Churchill Falls was the first big project. There would be others, and a truly mixed record they have. Remember Come-by-Chance: By the time offshore oil loomed on the economic
and political horizon, it occurred to Newfoundlanders that this was probably the last one. Mines, paper mills, petrochemical complexes—they had all in succession been shrouded in the promise that this one would be the one development that would unshackle Newfoundland from its economic chains. The dependence on the fishery, and mainly the fishery, which was always a mixed and frequently tragic mainstay, would finally be broken.
Well, all the world knows the Churchill Falls deal now as a very poor trade. A lot of labourers went to Labrador when the project was in construction, but the gold of Churchill Falls has been a shower into the Quebec treasury ever since, and will be for decades more. And all the other big-ticket items were either a mess from the start (Come-by-Chance) or never really delivered on their promise.
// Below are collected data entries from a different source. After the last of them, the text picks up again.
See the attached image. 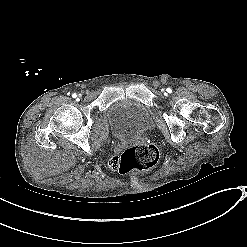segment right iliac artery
Returning <instances> with one entry per match:
<instances>
[{
    "label": "right iliac artery",
    "mask_w": 247,
    "mask_h": 247,
    "mask_svg": "<svg viewBox=\"0 0 247 247\" xmlns=\"http://www.w3.org/2000/svg\"><path fill=\"white\" fill-rule=\"evenodd\" d=\"M72 97H73V98H76V97H77V95L74 93V94H72Z\"/></svg>",
    "instance_id": "right-iliac-artery-1"
}]
</instances>
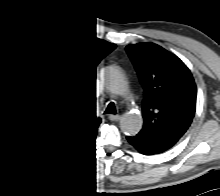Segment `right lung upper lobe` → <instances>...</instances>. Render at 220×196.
Listing matches in <instances>:
<instances>
[{"label":"right lung upper lobe","mask_w":220,"mask_h":196,"mask_svg":"<svg viewBox=\"0 0 220 196\" xmlns=\"http://www.w3.org/2000/svg\"><path fill=\"white\" fill-rule=\"evenodd\" d=\"M113 49L105 41L78 36L49 54L36 88V102L43 127L57 144L79 147L96 135L100 119L86 86L97 64Z\"/></svg>","instance_id":"1"}]
</instances>
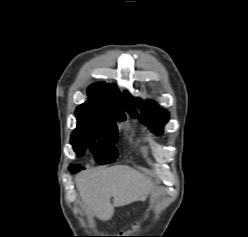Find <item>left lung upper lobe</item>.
<instances>
[{"instance_id": "5c2ea615", "label": "left lung upper lobe", "mask_w": 248, "mask_h": 237, "mask_svg": "<svg viewBox=\"0 0 248 237\" xmlns=\"http://www.w3.org/2000/svg\"><path fill=\"white\" fill-rule=\"evenodd\" d=\"M125 101L127 105L128 111L135 117L137 116V112L132 108V98L129 94L125 93ZM140 105L143 106V113L150 111V116L148 119L141 118L142 122L149 126V128L154 132H162L163 125L166 123L169 113L165 110L159 108L152 101L142 102L140 101Z\"/></svg>"}]
</instances>
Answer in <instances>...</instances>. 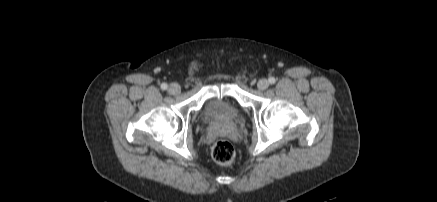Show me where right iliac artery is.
<instances>
[{"mask_svg": "<svg viewBox=\"0 0 437 202\" xmlns=\"http://www.w3.org/2000/svg\"><path fill=\"white\" fill-rule=\"evenodd\" d=\"M167 84L166 83H163V84H161V89H163V90H165V89H167Z\"/></svg>", "mask_w": 437, "mask_h": 202, "instance_id": "1", "label": "right iliac artery"}]
</instances>
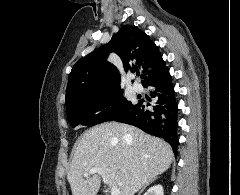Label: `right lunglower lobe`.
Returning <instances> with one entry per match:
<instances>
[{"label":"right lung lower lobe","instance_id":"obj_1","mask_svg":"<svg viewBox=\"0 0 240 195\" xmlns=\"http://www.w3.org/2000/svg\"><path fill=\"white\" fill-rule=\"evenodd\" d=\"M145 87L150 89L152 103L139 100L134 108L116 117L114 121L134 125L151 135L167 141L175 154L179 144L177 135V102L168 69L151 80ZM149 101H151L149 99Z\"/></svg>","mask_w":240,"mask_h":195}]
</instances>
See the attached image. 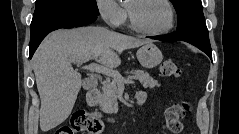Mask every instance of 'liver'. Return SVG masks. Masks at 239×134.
Returning <instances> with one entry per match:
<instances>
[{
    "label": "liver",
    "mask_w": 239,
    "mask_h": 134,
    "mask_svg": "<svg viewBox=\"0 0 239 134\" xmlns=\"http://www.w3.org/2000/svg\"><path fill=\"white\" fill-rule=\"evenodd\" d=\"M150 40L103 27L86 26L49 34L35 52L32 65L41 99L40 128L46 132L71 114L81 88V75L73 63L96 60L108 68L120 65V54Z\"/></svg>",
    "instance_id": "1"
}]
</instances>
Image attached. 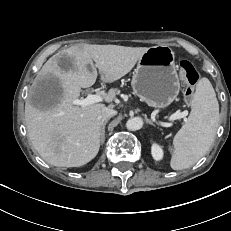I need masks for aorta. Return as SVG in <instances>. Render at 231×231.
Segmentation results:
<instances>
[{"label":"aorta","mask_w":231,"mask_h":231,"mask_svg":"<svg viewBox=\"0 0 231 231\" xmlns=\"http://www.w3.org/2000/svg\"><path fill=\"white\" fill-rule=\"evenodd\" d=\"M126 127L131 131L139 130L143 127V120L140 117L129 118L126 122Z\"/></svg>","instance_id":"1"}]
</instances>
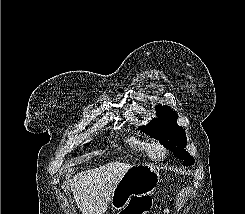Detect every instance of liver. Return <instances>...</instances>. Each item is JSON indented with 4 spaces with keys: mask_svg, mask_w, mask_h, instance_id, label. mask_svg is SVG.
<instances>
[{
    "mask_svg": "<svg viewBox=\"0 0 245 214\" xmlns=\"http://www.w3.org/2000/svg\"><path fill=\"white\" fill-rule=\"evenodd\" d=\"M132 166L111 162L74 175L70 180L71 191L82 214H104L116 184Z\"/></svg>",
    "mask_w": 245,
    "mask_h": 214,
    "instance_id": "1",
    "label": "liver"
}]
</instances>
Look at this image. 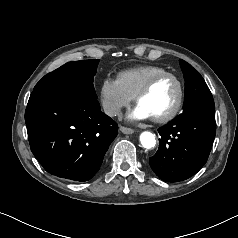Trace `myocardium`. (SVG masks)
<instances>
[{
  "mask_svg": "<svg viewBox=\"0 0 238 238\" xmlns=\"http://www.w3.org/2000/svg\"><path fill=\"white\" fill-rule=\"evenodd\" d=\"M166 77L172 78L176 82L177 87H178V96H177V100H176L173 108L168 113L158 116V117L151 118L156 123H165V122L171 121L180 112L182 105H183L184 94H185V88H184V84H183V81L181 80V78H179L176 74L167 72V71L157 74V75H154L142 86V88L136 93V95L134 97V101L138 105L140 99L142 97H144L146 94H148L150 92V90L153 88V86L159 80L166 78Z\"/></svg>",
  "mask_w": 238,
  "mask_h": 238,
  "instance_id": "f54148a6",
  "label": "myocardium"
}]
</instances>
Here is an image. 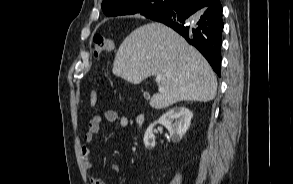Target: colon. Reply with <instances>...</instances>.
<instances>
[{
	"instance_id": "1",
	"label": "colon",
	"mask_w": 293,
	"mask_h": 184,
	"mask_svg": "<svg viewBox=\"0 0 293 184\" xmlns=\"http://www.w3.org/2000/svg\"><path fill=\"white\" fill-rule=\"evenodd\" d=\"M115 50V42L113 39L95 35L93 38V53L96 58H99L104 52H113ZM98 93L96 89H93L90 94V104L94 106L97 102Z\"/></svg>"
}]
</instances>
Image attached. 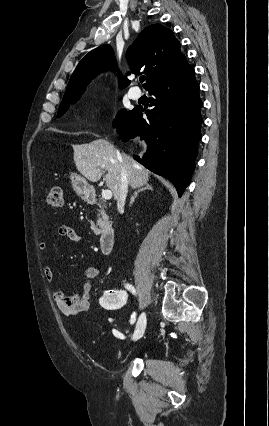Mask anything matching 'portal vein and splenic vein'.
Returning <instances> with one entry per match:
<instances>
[{"instance_id": "portal-vein-and-splenic-vein-1", "label": "portal vein and splenic vein", "mask_w": 269, "mask_h": 426, "mask_svg": "<svg viewBox=\"0 0 269 426\" xmlns=\"http://www.w3.org/2000/svg\"><path fill=\"white\" fill-rule=\"evenodd\" d=\"M102 198L105 199V200H110L112 198L111 190H103L102 191Z\"/></svg>"}]
</instances>
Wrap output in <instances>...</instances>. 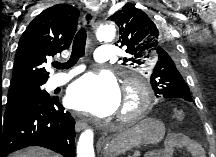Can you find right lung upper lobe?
<instances>
[{
  "mask_svg": "<svg viewBox=\"0 0 216 157\" xmlns=\"http://www.w3.org/2000/svg\"><path fill=\"white\" fill-rule=\"evenodd\" d=\"M78 17L77 8L57 4L32 20L18 43L9 92L46 83L49 74L44 65L69 48Z\"/></svg>",
  "mask_w": 216,
  "mask_h": 157,
  "instance_id": "obj_1",
  "label": "right lung upper lobe"
}]
</instances>
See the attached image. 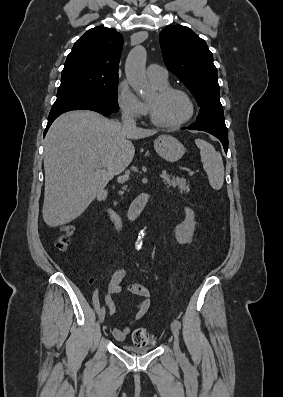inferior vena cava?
Here are the masks:
<instances>
[{
	"label": "inferior vena cava",
	"mask_w": 283,
	"mask_h": 397,
	"mask_svg": "<svg viewBox=\"0 0 283 397\" xmlns=\"http://www.w3.org/2000/svg\"><path fill=\"white\" fill-rule=\"evenodd\" d=\"M122 125L126 129H133L136 127V122L133 115L128 111L122 112Z\"/></svg>",
	"instance_id": "obj_1"
}]
</instances>
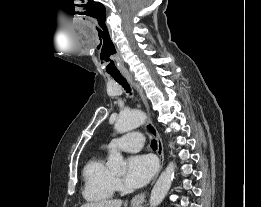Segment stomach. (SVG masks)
<instances>
[{
	"mask_svg": "<svg viewBox=\"0 0 261 207\" xmlns=\"http://www.w3.org/2000/svg\"><path fill=\"white\" fill-rule=\"evenodd\" d=\"M133 207H141V206L138 205V206H133Z\"/></svg>",
	"mask_w": 261,
	"mask_h": 207,
	"instance_id": "0dacf381",
	"label": "stomach"
}]
</instances>
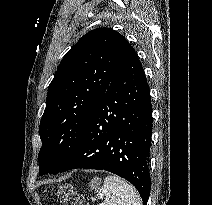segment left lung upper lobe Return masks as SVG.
<instances>
[{
    "label": "left lung upper lobe",
    "mask_w": 212,
    "mask_h": 205,
    "mask_svg": "<svg viewBox=\"0 0 212 205\" xmlns=\"http://www.w3.org/2000/svg\"><path fill=\"white\" fill-rule=\"evenodd\" d=\"M130 47L115 30L98 28L65 54L48 87L40 122V175L61 172Z\"/></svg>",
    "instance_id": "obj_1"
}]
</instances>
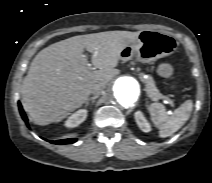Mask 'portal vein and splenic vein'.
Returning a JSON list of instances; mask_svg holds the SVG:
<instances>
[{
    "label": "portal vein and splenic vein",
    "instance_id": "1",
    "mask_svg": "<svg viewBox=\"0 0 212 183\" xmlns=\"http://www.w3.org/2000/svg\"><path fill=\"white\" fill-rule=\"evenodd\" d=\"M160 99H163L164 103L169 104L171 108H174V103L167 97V96H161ZM171 110L168 111L169 114H171Z\"/></svg>",
    "mask_w": 212,
    "mask_h": 183
}]
</instances>
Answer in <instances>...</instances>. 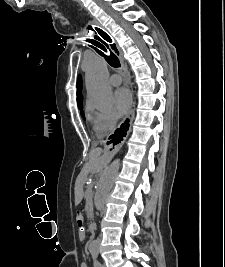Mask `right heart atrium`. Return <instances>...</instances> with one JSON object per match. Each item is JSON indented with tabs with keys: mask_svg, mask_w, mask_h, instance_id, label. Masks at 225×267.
<instances>
[{
	"mask_svg": "<svg viewBox=\"0 0 225 267\" xmlns=\"http://www.w3.org/2000/svg\"><path fill=\"white\" fill-rule=\"evenodd\" d=\"M93 130L98 135H107L112 133L117 126L116 115L110 110H89Z\"/></svg>",
	"mask_w": 225,
	"mask_h": 267,
	"instance_id": "right-heart-atrium-1",
	"label": "right heart atrium"
}]
</instances>
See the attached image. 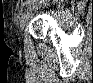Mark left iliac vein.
<instances>
[{"label": "left iliac vein", "mask_w": 93, "mask_h": 83, "mask_svg": "<svg viewBox=\"0 0 93 83\" xmlns=\"http://www.w3.org/2000/svg\"><path fill=\"white\" fill-rule=\"evenodd\" d=\"M33 9H28L21 17L20 20V28L21 30L25 27L26 23L28 22V19L31 17L33 14Z\"/></svg>", "instance_id": "left-iliac-vein-1"}]
</instances>
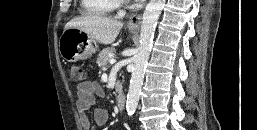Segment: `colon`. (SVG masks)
I'll return each mask as SVG.
<instances>
[{
    "mask_svg": "<svg viewBox=\"0 0 257 130\" xmlns=\"http://www.w3.org/2000/svg\"><path fill=\"white\" fill-rule=\"evenodd\" d=\"M69 74L74 82H81L85 79V71L79 66H71Z\"/></svg>",
    "mask_w": 257,
    "mask_h": 130,
    "instance_id": "5ec220e1",
    "label": "colon"
}]
</instances>
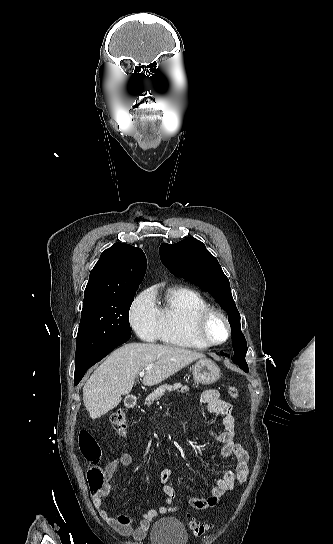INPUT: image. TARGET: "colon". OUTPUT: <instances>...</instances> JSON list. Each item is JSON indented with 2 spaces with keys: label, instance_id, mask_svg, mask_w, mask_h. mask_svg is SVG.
Returning a JSON list of instances; mask_svg holds the SVG:
<instances>
[{
  "label": "colon",
  "instance_id": "colon-1",
  "mask_svg": "<svg viewBox=\"0 0 333 544\" xmlns=\"http://www.w3.org/2000/svg\"><path fill=\"white\" fill-rule=\"evenodd\" d=\"M228 394L232 398H238L239 392L233 386L228 387ZM110 422L114 430L123 435L127 428V417L124 409H117L110 416ZM79 447L84 459L88 462L87 480L92 492L100 491L106 483V475L104 469L99 466L101 458V449L95 438L86 431L79 433ZM189 526L196 536H202L211 528V524L200 523L194 519H190Z\"/></svg>",
  "mask_w": 333,
  "mask_h": 544
}]
</instances>
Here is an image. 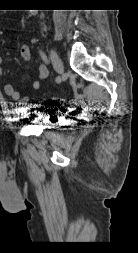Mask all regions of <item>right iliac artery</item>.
Listing matches in <instances>:
<instances>
[{"mask_svg": "<svg viewBox=\"0 0 138 253\" xmlns=\"http://www.w3.org/2000/svg\"><path fill=\"white\" fill-rule=\"evenodd\" d=\"M40 55H41L42 60H43L45 63H48V59H47V56L45 55V53H43L42 51H40ZM59 81H60V78L57 77V78H56V82H59Z\"/></svg>", "mask_w": 138, "mask_h": 253, "instance_id": "obj_1", "label": "right iliac artery"}]
</instances>
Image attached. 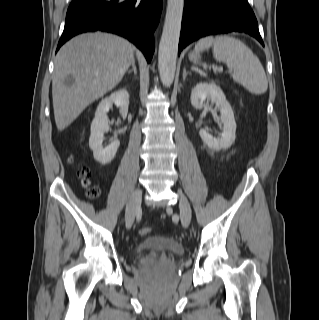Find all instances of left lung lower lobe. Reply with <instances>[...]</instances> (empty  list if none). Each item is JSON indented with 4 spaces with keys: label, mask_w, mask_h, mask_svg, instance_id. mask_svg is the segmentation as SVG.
I'll use <instances>...</instances> for the list:
<instances>
[{
    "label": "left lung lower lobe",
    "mask_w": 319,
    "mask_h": 320,
    "mask_svg": "<svg viewBox=\"0 0 319 320\" xmlns=\"http://www.w3.org/2000/svg\"><path fill=\"white\" fill-rule=\"evenodd\" d=\"M178 52L201 37L228 32H243L263 46L258 23L247 0H184Z\"/></svg>",
    "instance_id": "left-lung-lower-lobe-1"
}]
</instances>
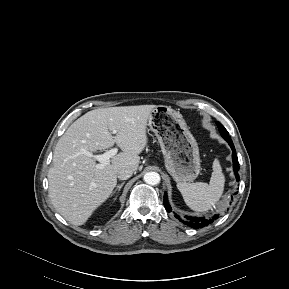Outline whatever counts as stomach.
I'll use <instances>...</instances> for the list:
<instances>
[{"label": "stomach", "mask_w": 289, "mask_h": 289, "mask_svg": "<svg viewBox=\"0 0 289 289\" xmlns=\"http://www.w3.org/2000/svg\"><path fill=\"white\" fill-rule=\"evenodd\" d=\"M150 130L157 136L168 173L178 183L194 180L200 173L197 142L180 112L159 105L148 119Z\"/></svg>", "instance_id": "stomach-1"}]
</instances>
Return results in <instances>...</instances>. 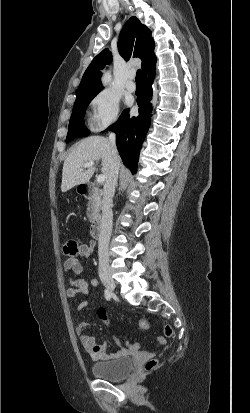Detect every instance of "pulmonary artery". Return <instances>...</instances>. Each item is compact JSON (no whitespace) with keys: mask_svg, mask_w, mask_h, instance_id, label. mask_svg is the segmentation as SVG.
<instances>
[{"mask_svg":"<svg viewBox=\"0 0 250 413\" xmlns=\"http://www.w3.org/2000/svg\"><path fill=\"white\" fill-rule=\"evenodd\" d=\"M134 77H135L134 72H130L128 74V80L126 82V88L130 92H134L136 90V84L134 82Z\"/></svg>","mask_w":250,"mask_h":413,"instance_id":"obj_1","label":"pulmonary artery"}]
</instances>
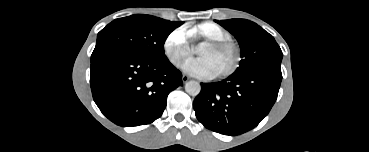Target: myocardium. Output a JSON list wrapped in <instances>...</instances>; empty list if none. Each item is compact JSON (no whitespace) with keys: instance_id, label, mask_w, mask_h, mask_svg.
I'll list each match as a JSON object with an SVG mask.
<instances>
[{"instance_id":"myocardium-1","label":"myocardium","mask_w":369,"mask_h":152,"mask_svg":"<svg viewBox=\"0 0 369 152\" xmlns=\"http://www.w3.org/2000/svg\"><path fill=\"white\" fill-rule=\"evenodd\" d=\"M201 47L214 49V50L228 47V48L233 49L234 51V61L232 65L227 70L219 74H216L214 78L224 79V78H227L233 75L238 70L241 64L242 55H241V49L236 42L230 39L211 40V41L204 43Z\"/></svg>"}]
</instances>
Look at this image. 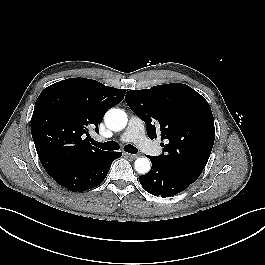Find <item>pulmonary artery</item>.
<instances>
[{
	"label": "pulmonary artery",
	"mask_w": 265,
	"mask_h": 265,
	"mask_svg": "<svg viewBox=\"0 0 265 265\" xmlns=\"http://www.w3.org/2000/svg\"><path fill=\"white\" fill-rule=\"evenodd\" d=\"M122 142H135L141 148H147L151 154L159 155L161 149L151 144V142L145 136V127L143 122L136 116H132L129 121V125L121 136Z\"/></svg>",
	"instance_id": "obj_1"
}]
</instances>
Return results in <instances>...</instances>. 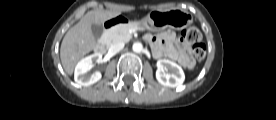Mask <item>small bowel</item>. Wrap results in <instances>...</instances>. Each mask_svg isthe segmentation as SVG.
Returning a JSON list of instances; mask_svg holds the SVG:
<instances>
[{
  "mask_svg": "<svg viewBox=\"0 0 276 120\" xmlns=\"http://www.w3.org/2000/svg\"><path fill=\"white\" fill-rule=\"evenodd\" d=\"M146 38L153 48L154 57L178 61L185 68L194 65L190 46L174 32L168 30L156 36L147 35Z\"/></svg>",
  "mask_w": 276,
  "mask_h": 120,
  "instance_id": "small-bowel-1",
  "label": "small bowel"
}]
</instances>
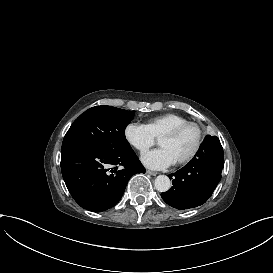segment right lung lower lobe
Wrapping results in <instances>:
<instances>
[{
  "mask_svg": "<svg viewBox=\"0 0 273 273\" xmlns=\"http://www.w3.org/2000/svg\"><path fill=\"white\" fill-rule=\"evenodd\" d=\"M110 166L112 170L106 169ZM61 171L77 204L100 212L115 206L129 179L136 173H145V168L132 149L116 152L80 146L61 152Z\"/></svg>",
  "mask_w": 273,
  "mask_h": 273,
  "instance_id": "right-lung-lower-lobe-1",
  "label": "right lung lower lobe"
}]
</instances>
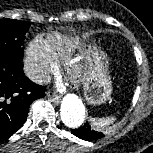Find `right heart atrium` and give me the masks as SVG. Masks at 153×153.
<instances>
[{
    "mask_svg": "<svg viewBox=\"0 0 153 153\" xmlns=\"http://www.w3.org/2000/svg\"><path fill=\"white\" fill-rule=\"evenodd\" d=\"M24 69L27 75L36 83H44L57 69V61L52 56L46 42L34 38L25 50Z\"/></svg>",
    "mask_w": 153,
    "mask_h": 153,
    "instance_id": "1",
    "label": "right heart atrium"
}]
</instances>
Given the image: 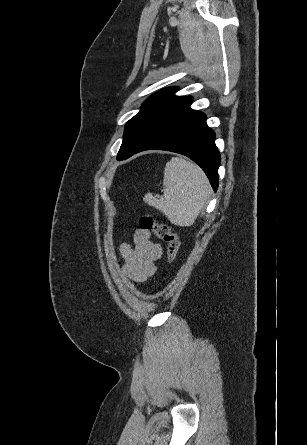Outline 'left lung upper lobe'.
Wrapping results in <instances>:
<instances>
[{"mask_svg": "<svg viewBox=\"0 0 307 445\" xmlns=\"http://www.w3.org/2000/svg\"><path fill=\"white\" fill-rule=\"evenodd\" d=\"M176 91L177 88H168L153 94L127 122L118 160H124L149 137L191 110L192 97H177Z\"/></svg>", "mask_w": 307, "mask_h": 445, "instance_id": "left-lung-upper-lobe-1", "label": "left lung upper lobe"}]
</instances>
It is grandly ironic that, at least from Mr. Smallwood’s day, the search for economic development was always conceived as something to supplement or counterpoise the historic Newfoundland fishery. Never to replace it. That was unthinkable. The fishery would always be there but it would never on its own be enough to draw Newfoundland into its full potential, keep young Newfoundlanders home, and offer anything like real economic parity with the mainland.
But fate, or careless management, which in Newfound-land’s case is fate’s twin, intervened, and the fishery died. This was an arrow to the heart. The province has been reeling ever since. Its faith in its own future, in the best of
times a tenuous, anxious emotion, has been very nearly exploded altogether.
No wonder, then, that on the question of the offshore, on the disposition of its revenues, and on the issues of equalization and “clawback formulas,” the citizens of Newfoundland and Labrador are exercised as they rarely have been. It’s very much The Last Chance syndrome. The offshore is seen, almost by one and all, as our last chance to secure an economic viability—the last great project that might rescue Newfoundland from five hundred years of just hanging on.
In the long shadow of the collapse of the fishery, this is not just another routine Ottawa-versus-St.-John’s conflict. For my crowd, it’s the moment of truth.